§ **Assigned task**
Below are the records; repeat exactly their lines between the line holding "Temple was razed" and the line holding "queer people, promoting justice, freedom, and", inclusive, skipping the pictures.

Stored data entries
#####
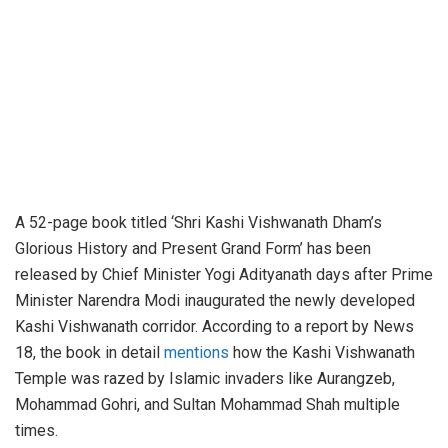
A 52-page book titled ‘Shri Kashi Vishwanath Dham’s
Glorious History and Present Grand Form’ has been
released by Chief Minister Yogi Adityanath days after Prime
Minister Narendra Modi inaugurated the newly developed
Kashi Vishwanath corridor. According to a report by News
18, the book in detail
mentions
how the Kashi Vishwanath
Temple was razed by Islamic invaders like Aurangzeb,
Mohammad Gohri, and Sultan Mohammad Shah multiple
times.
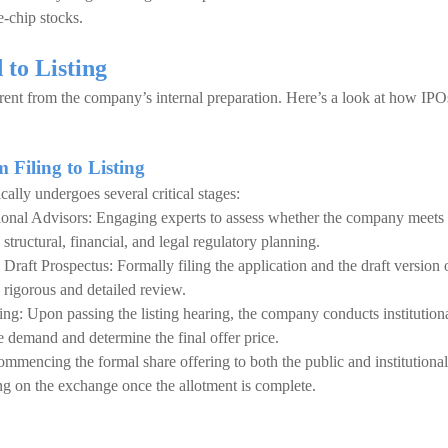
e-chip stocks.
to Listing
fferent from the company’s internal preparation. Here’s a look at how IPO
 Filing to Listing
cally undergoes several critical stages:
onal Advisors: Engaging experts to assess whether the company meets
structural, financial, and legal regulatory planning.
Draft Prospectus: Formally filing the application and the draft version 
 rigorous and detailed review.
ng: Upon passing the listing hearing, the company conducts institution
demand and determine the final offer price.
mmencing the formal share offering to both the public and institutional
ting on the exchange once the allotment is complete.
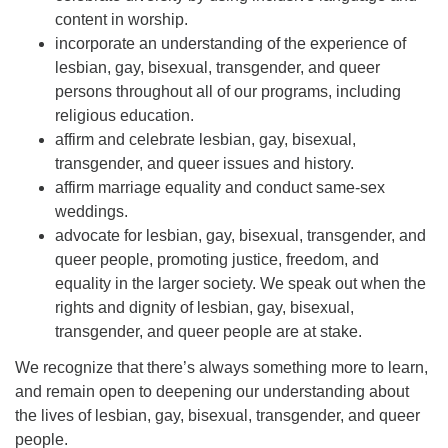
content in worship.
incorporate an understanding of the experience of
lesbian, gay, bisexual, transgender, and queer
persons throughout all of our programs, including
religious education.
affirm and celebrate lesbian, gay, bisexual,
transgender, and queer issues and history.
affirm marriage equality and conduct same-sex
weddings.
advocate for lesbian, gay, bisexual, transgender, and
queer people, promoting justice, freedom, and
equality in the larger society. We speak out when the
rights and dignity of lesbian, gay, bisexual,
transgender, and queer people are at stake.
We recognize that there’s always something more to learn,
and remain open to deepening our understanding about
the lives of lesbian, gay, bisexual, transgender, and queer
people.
#####
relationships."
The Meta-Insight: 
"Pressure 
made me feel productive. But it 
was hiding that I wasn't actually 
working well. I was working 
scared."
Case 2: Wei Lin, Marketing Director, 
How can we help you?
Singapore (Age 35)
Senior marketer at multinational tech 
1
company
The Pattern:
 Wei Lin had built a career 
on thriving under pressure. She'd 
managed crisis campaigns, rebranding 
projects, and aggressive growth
#####
§ **Finished exercise**
Temple was razed by Islamic invaders like Aurangzeb,
Mohammad Gohri, and Sultan Mohammad Shah multiple
times.
e-chip stocks.
to Listing
fferent from the company’s internal preparation. Here’s a look at how IPO
 Filing to Listing
cally undergoes several critical stages:
onal Advisors: Engaging experts to assess whether the company meets
structural, financial, and legal regulatory planning.
Draft Prospectus: Formally filing the application and the draft version 
 rigorous and detailed review.
ng: Upon passing the listing hearing, the company conducts institution
demand and determine the final offer price.
mmencing the formal share offering to both the public and institutional
ting on the exchange once the allotment is complete.
content in worship.
incorporate an understanding of the experience of
lesbian, gay, bisexual, transgender, and queer
persons throughout all of our programs, including
religious education.
affirm and celebrate lesbian, gay, bisexual,
transgender, and queer issues and history.
affirm marriage equality and conduct same-sex
weddings.
advocate for lesbian, gay, bisexual, transgender, and
queer people, promoting justice, freedom, and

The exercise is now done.